Pôr o dedo na ferida
André Villas-Boas (Foto Manuel de Almeida/ LUSA)

Pôr o dedo na ferida

OPINIÃO03.12.202309:13

A mensagem que [André Villas-Boas] quis passar foi que a administração está no FC Porto a servir-se da instituição e não a servi-la

A classificação dos clubes portugueses nas competições europeias diz-nos muito sobre o estado atual do futebol nacional.

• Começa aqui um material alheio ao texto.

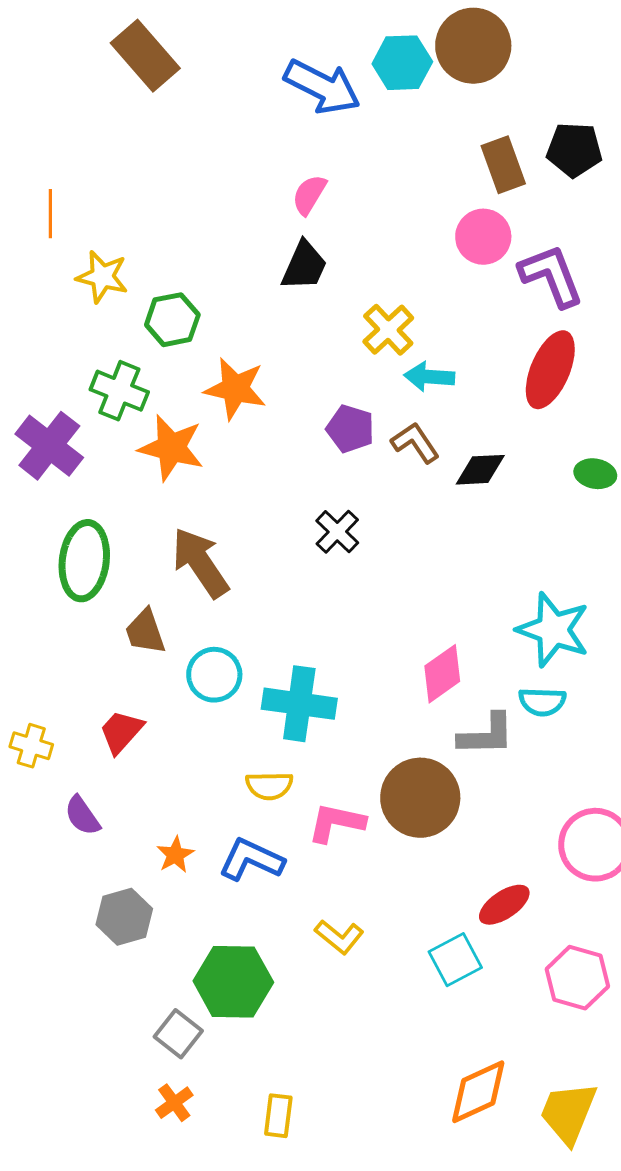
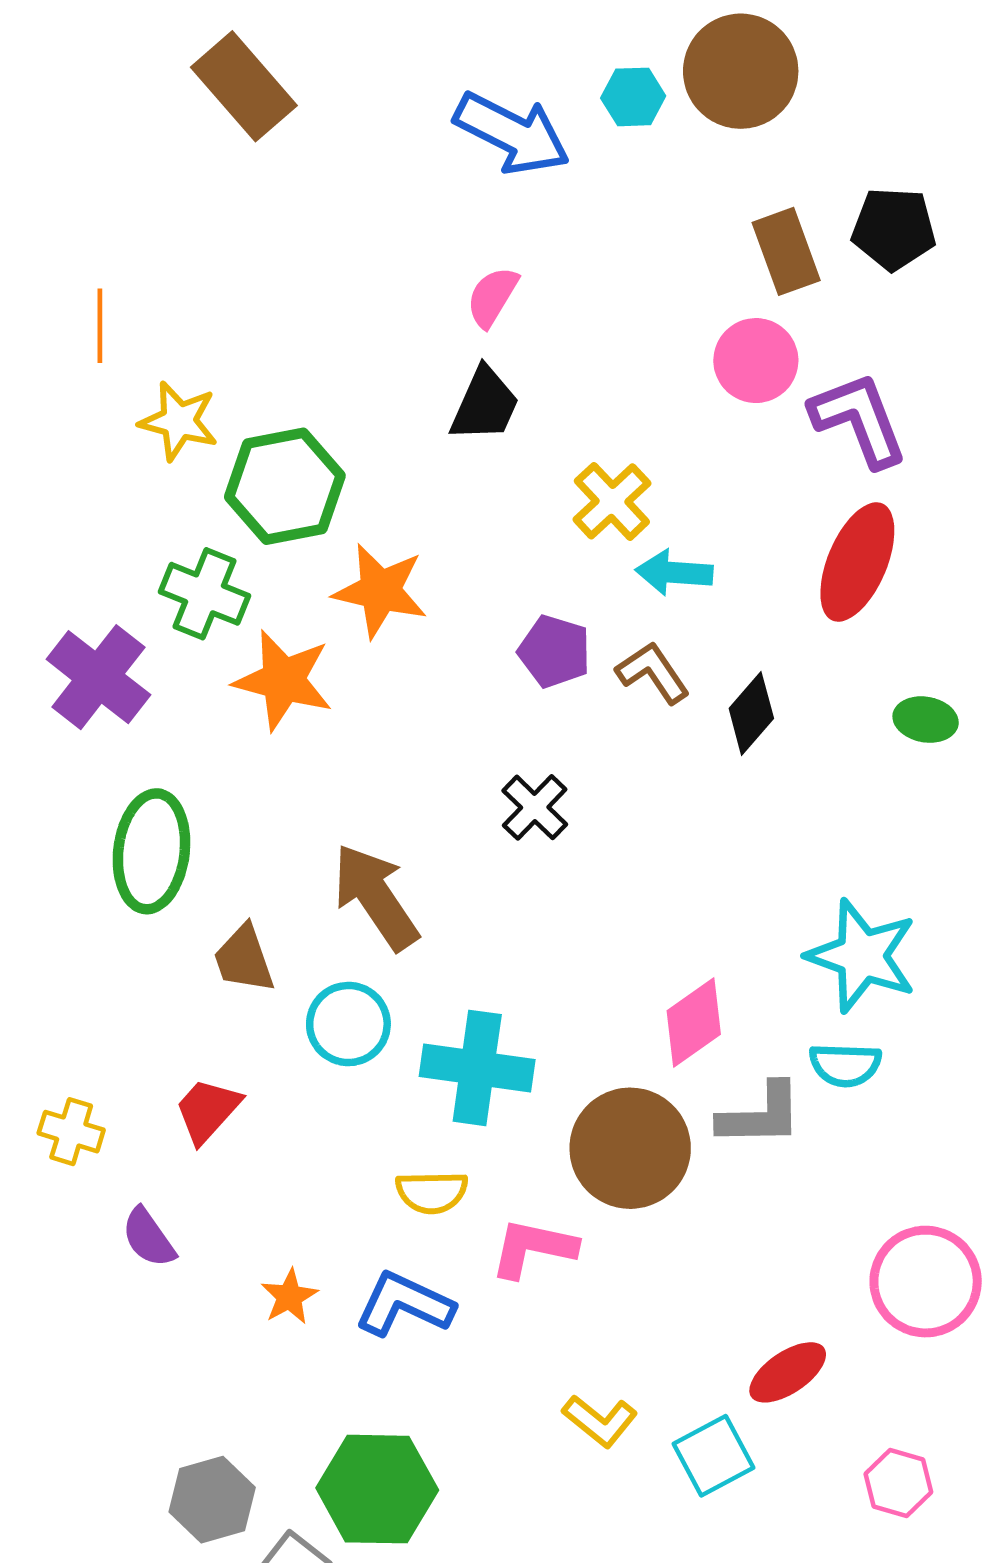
cyan hexagon: (402, 63) -> (633, 97), size x0.7
green hexagon: (172, 320) -> (285, 486), size x1.4
black diamond: (480, 470) -> (751, 713), turned -46
brown arrow: (200, 563) -> (376, 897), moved
brown circle: (420, 798) -> (630, 1148), moved
gray hexagon: (124, 917) -> (212, 1500), moved
yellow L-shape: (339, 937) -> (600, 1421), moved
pink hexagon: (577, 978) -> (898, 1483), size x0.7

Uma coisa é obvia, estamos a afastar-nos dos lugares cimeiros do ranking da UEFA. Temos várias formas de analisar este facto: podemos encontrar um problema naquilo que não controlamos, como a forma como as competições são organizadas e contabilizadas, ou, se quisermos evoluir, podemos perceber que este não é o caminho…

Garantia de Pedro Proença

De uma forma surpreendente, na última quinta-feira, numa entrevista ao programa CNN Em Jogo da CNN Portugal, Pedro Proença garantiu que vai ficar na Liga de Clubes até ao fim do mandato. Foi o próprio que o afirmou, dizendo: «O Presidente da Liga tem o compromisso que, à data de hoje, vai cumprir o seu mandato.»

Como todos sabemos, as eleições da Federação Portuguesa de Futebol (FPF) serão em setembro de 2024. Quem se quiser candidatar, já deverá estar a preparar a sua equipa. Ora, se Pedro Proença referiu a frase acima transcrita, é sinal de que não está a preparar a sua candidatura à FPF, até porque, se no passado dia 30 de novembro assumiu o compromisso de levar o mandato até ao fim, não será certamente em 10 meses que irá preparar uma candidatura à FPF… contrariando o que garantiu publicamente! Numa altura em que se pretende dar um rumo diferente ao futebol português e em que a transparência é um dos motores da mudança, seria inconcebível que um dos seus mais altos representantes, Pedro Proença, enganasse as pessoas, os adeptos e os agentes económicos publicamente. Seria também muito negativo que o presidente da Liga Portuguesa de Futebol Profissional (LPFP) abandonasse o projeto, a meio do seu mandato, num momento em que está em causa o futuro do futebol português. Pior ainda por ser alguém que vem do terreno, que esteve dentro dos relvados e que percebe a importância do compromisso que se deve ter em cada momento. Se abandonasse o mandato a meio estaria a demonstrar que, muito mais do que se preocupar com o futuro do futebol português, estaria sobretudo a olhar para a sua carreira e para o seu ego. Estas questões deixam de se colocar depois da garantia dada no passado dia 30 de novembro. Ao longo da breve entrevista, Pedro Proença puxou dos galões ao falar dos seus três mandatos, denominando-os da seguinte forma: 2015-2019: recuperação económica; 2019-2023: consolidação; 2023-2027: afirmação da Liga Portugal no espetro nacional e internacional.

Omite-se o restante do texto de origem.